An attractor of a chaotic system shows you a region of the phase space where the system behaves
chaotically. But it's not the entire phase space. If the attractor covered the entire
space, it wouldn't be particularly interesting or revealing. What makes it interesting
is that it captures a region where you get chaotic behavior. The attractor isn't the whole
story of a chaotic systems phase space - it's just one interesting region with useful analytic
So to return to the N-body gravitational problem: the phase space of an N-body
gravitational system does contain an attractor full of dense orbits. It's definitely
very sensitive to initial conditions. There are definitely phase spaces for N-body
systems that are topologically mixing. None of that
precludes the possibility that you can create N-body gravitational systems that
break up and allow escape. The escape property isn't a good example of the chaotic
nature of the system, because it encourages people to focus on the wrong properties
of the system. The system isn't chaotic because you can create gravitational
systems where a body will escape from what seemed to be a stable system. It's chaotic
because you can create systems that don't break down, which are stable,
but which are thoroughly unpredictable, and will never repeat a configuration.
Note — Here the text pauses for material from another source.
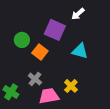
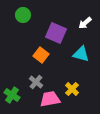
white arrow: (78, 14) -> (85, 23), moved
green circle: (22, 40) -> (23, 15), moved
The system will never repeat. Per Ramsey theory, given any configuration in its phase space, it must eventually come arbitrarily close to repeating that configuration. But that doesn't mean that it's really repeating: it's chaotic, so even those infinitesimal differences will result in divergence from the past - it will follow a different path forward.
For some reason, this made me think of Penrose tiling. You should do a post on that some time.
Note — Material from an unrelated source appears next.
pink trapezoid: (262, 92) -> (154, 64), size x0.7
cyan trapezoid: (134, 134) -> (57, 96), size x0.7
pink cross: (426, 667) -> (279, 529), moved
The subject of this post is very appropriate considering the content of the previous. :)
I only just found this blog through reddit, but good lord, both this and all your other math posts are fantastic. Thankyou.
I think the N-body system is a confusing example because it does not have an attractor even though it is chaotic. Your definition of an attractor A requires that A has a trapping neighborhood B. But since energy is conserved in the N-body problem the time-1 image of a bounded set B cannot be a proper subset of B.
Chaotic dynamical systems are very easy (to get wrong). After all, the whole subject started with a mistake by Poincare. My own knowledge is limited, so comments from experts on this subject would probably be really helpful.
To #4: Usually chaos is defined with respect to an invariant closed set. It doesn't have to be an attractor. An extreme example is a Julia set in complex dynamics, which is if anything a "strange repellor".
The co-existence of a dense orbit with dense periodic cycles isn't as mysterious as it seems. The key is to think of the shift map in symbolic dynamics, which makes all sorts of aspects of chaotic behavior seem downright obvious.